It seems the election battle already began in the Mongolian social media. Tweets and posts about educational levels of three candidates were the first theme, but didn’t travel well. Then, the classic technique of alleging candidate’s ethnic links, especially to Chinese-origin, has triggerred heated responses and most likely continue for this election. A few days ago, the MPP-dominated parliament endorsed Prime Minister’s decision to remove the Minister for Education, Culture, and Science for several mistakes. Was it a tactic of either the MPP or Prime Minister Erdenebat to demonstrate their ability and desire to hold their members accountable? Then, the Democratic Party organized an open hearing about the leaked MPP conversation on appraising senior and mid-level posts – which is, indeed, an important topic to scrutinize in order to move away from the patronage politics.
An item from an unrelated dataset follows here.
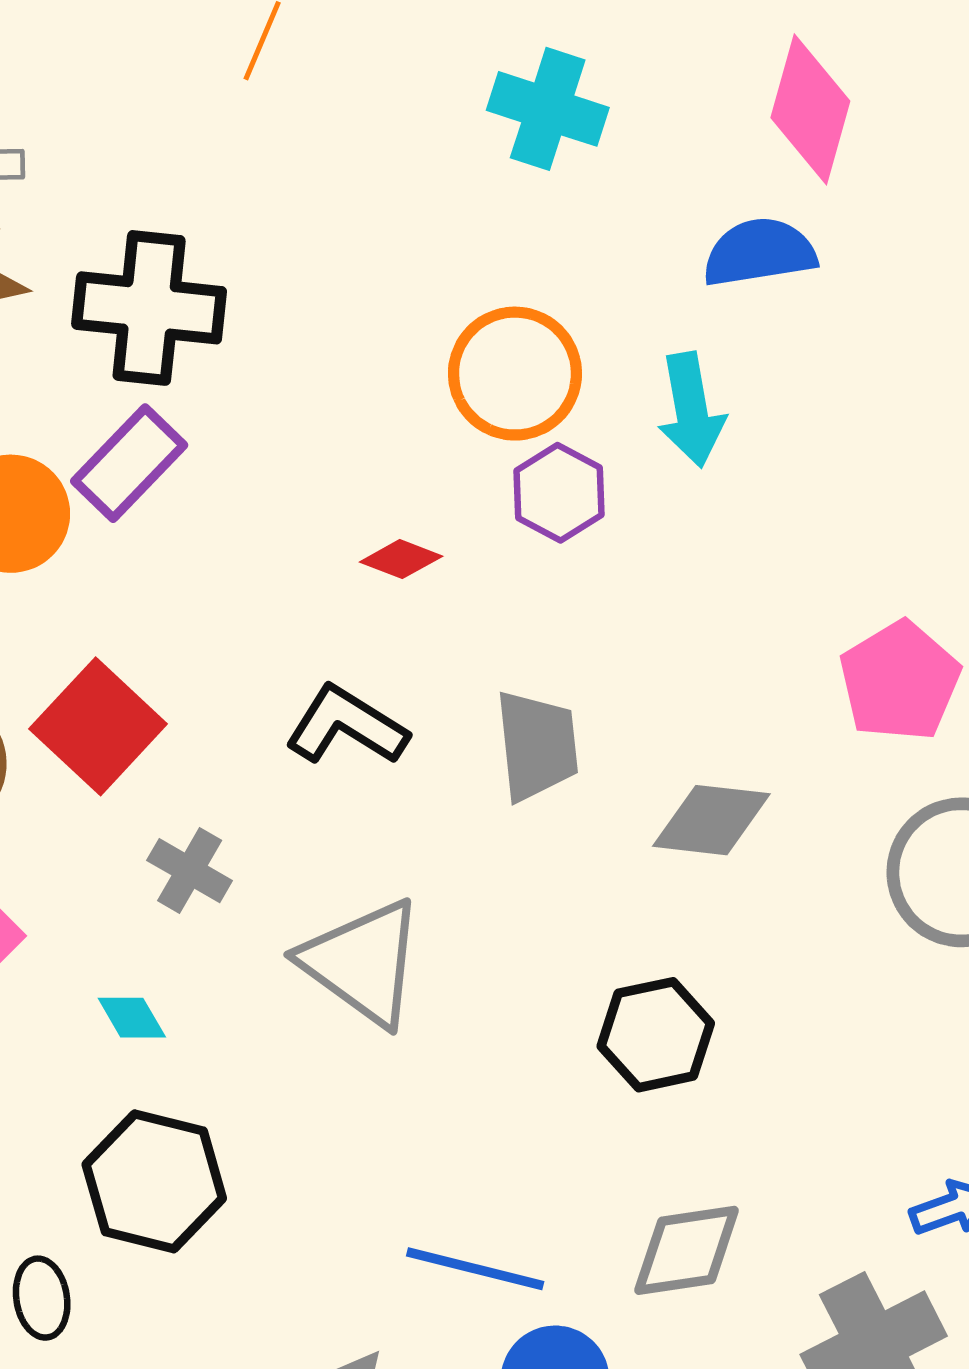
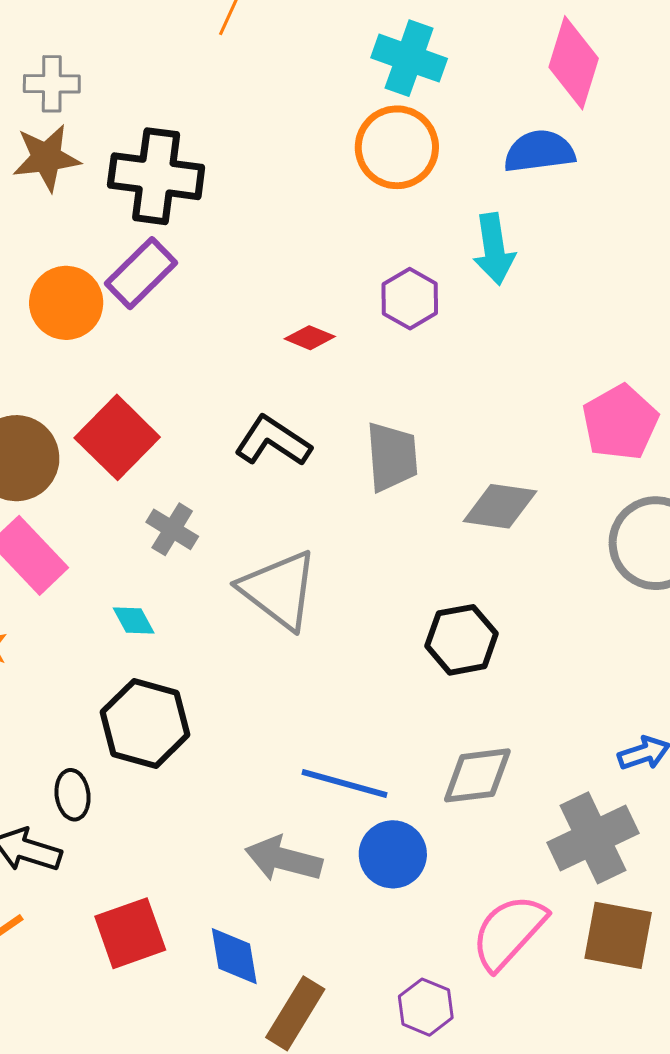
orange circle: (515, 374) -> (397, 147), moved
For sure, the game already started, players are ready, referees (GEC and judiciary) are not changed since last elections, and observers (e.g., OSCE and CSOs) are in place. Probably, this election will not shake the overall political landscape, but it will shape the power dynamics within two major political parties and decide the fate of the third party.
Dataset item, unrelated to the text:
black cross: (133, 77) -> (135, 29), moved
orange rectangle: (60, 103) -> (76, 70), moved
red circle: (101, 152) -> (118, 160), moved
The Mongolian People’s Party (MPP) is in most advanteous position at a moment. It constitutes a supreme majority in the parliament, runs the government (i.e., a single-party government), and controls all provincial governors and citizens’ councils, except Zavkhan province. Also, the MPP regained its control over the capital city and its districts. Basically, the MPP is in charge of the legislature and government (central and local). The parliament has conducted a number of major fact-finding investigations, including the Chinggis Bond spending, Erdenet copper factory, and the Bank of Mongolia. All served to disclose facts related inefficient and unaccountable cabinets of the Democratic Party dominated legislature and government. The MPP is well-organized, disciplined, and united behind its presidential candidate. But, Enkhbold’s departure will definitely trigger the power struggle among two major factions: Prime Minister Erdenebat, who has backing of Enkhbold versus Deputy Premier Khurelsukh, who gains the popularity among young members. The current setting is quite similar to 2001, when the MPP had control the legislature, cabinet, and local governance. If Enkhbold loses, he will be still in charge of the MPP politics, but needs to manage the imminent power struggle.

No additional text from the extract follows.